Like Issola, this also features the return of the original narrator after several books of absence--Croaker, after Murgen in Bleak Seasons and She Is The Darkness, and Sleepy in Water Sleeps. And he even shared with Lady in Dreams of Steel. So this is an extra-special treat.
The mystery of Khatovar is revealed at long last, and it was almost totally unexpected for me. Major cosmic things happen, and I'm afraid that One-Eye and Goblin do not both make it out of the book unscathed. Neither does Croaker, really, but then he was probably in his eighties anyway. There could be a continuation, probably not from Croaker POV--that's been pretty securely closed off. It would be all new blood. But that was one of the things I always liked about the Black Company books, how they could always keep absorbing new members and yet maintain their continuity. So when he runs out of metals to use in Garrett book titles, maybe Cook will come back to the Company again.
On the non-fiction side of things, I would definitely have to say that Howe & Strauss's latest generational book, Millennials Rising, is worth a look. Generation X comes off as bad in that one as Boomers did in 13th Gen, which I guess is our comeuppance. One thing they claim in the book is that each generation comes of age trying to solve the problems created by the generation before it, or something. Anyway, it should give you a little bit of hope for the future if you think we're on a spiral into the decay of civilization as we know it. Somebody will be there to do the work of fixing it, and they probably all watched "American Pie".

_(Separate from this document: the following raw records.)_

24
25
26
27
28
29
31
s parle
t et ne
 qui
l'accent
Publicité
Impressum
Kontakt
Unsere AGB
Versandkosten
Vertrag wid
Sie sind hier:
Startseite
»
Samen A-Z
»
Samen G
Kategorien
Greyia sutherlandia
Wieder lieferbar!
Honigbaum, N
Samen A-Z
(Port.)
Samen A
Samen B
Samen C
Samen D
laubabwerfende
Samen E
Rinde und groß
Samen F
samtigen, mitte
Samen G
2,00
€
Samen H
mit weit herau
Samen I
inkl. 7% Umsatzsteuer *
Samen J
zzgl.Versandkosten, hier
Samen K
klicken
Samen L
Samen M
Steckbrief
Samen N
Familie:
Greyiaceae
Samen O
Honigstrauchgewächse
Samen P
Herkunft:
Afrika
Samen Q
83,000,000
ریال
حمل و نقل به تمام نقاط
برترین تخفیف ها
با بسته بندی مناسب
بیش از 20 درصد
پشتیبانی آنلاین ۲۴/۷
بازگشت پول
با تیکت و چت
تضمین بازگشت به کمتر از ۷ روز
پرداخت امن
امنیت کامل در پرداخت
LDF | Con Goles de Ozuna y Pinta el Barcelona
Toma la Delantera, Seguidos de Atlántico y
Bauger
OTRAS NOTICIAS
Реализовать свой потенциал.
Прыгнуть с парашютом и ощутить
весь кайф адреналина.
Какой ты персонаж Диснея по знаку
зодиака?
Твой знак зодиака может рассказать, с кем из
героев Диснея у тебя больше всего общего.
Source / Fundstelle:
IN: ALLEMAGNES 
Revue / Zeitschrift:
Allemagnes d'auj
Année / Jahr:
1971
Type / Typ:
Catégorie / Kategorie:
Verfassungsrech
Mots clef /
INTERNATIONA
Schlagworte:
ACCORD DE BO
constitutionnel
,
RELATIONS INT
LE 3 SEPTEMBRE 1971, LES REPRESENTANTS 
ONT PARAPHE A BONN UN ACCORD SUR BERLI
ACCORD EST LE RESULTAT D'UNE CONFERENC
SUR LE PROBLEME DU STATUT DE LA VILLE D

Just when you thought it was safe to back to the library, it's...
Alfvaen's Bottom Books of 2001
But this time it seems to be mostly a bunch of aging Boomers heading down to Florida and nothing happening. Oh, they have to save the world again, but by this point they are all bulletproof and have enough cosmic allies to save the universe standing on their head. Not to mention a talking baby with superpowers. Don't ask.
If I'm lucky, this book will never find its way onto my shelves.
Every paragraph, every sentence, every word, is so intensely overwritten as to be suffocating. You are thrown into the deep end right from the beginning without any chance to get your breath, too. It has its moments, but they are few, and sometimes you don't realize they were there until they're past.
It also doesn't depict a future that I would ever want to live in. It approaches Paul Quarrington's Civilization in its sheer squalor, and includes the most unerotic love scene I've ever read in a book. I just wanted it to be over.
This is what happens when longtime critics write books, you see. They have read so many books that they often try to write something different from everything they've read. Unfortunately, they have read a lot of good and readable and intelligible books as well as dreck, so often what they avoid doing are the things that would make their book good and readable and intelligible. It's a theory, anyway.
No, the best thing about this book by far was their description of that reality's version of "Star Trek"--in a world where travel throught the solar system was more or less well-established, it wasn't even science fiction. So that little writeup is hilarious, and you can skip the rest.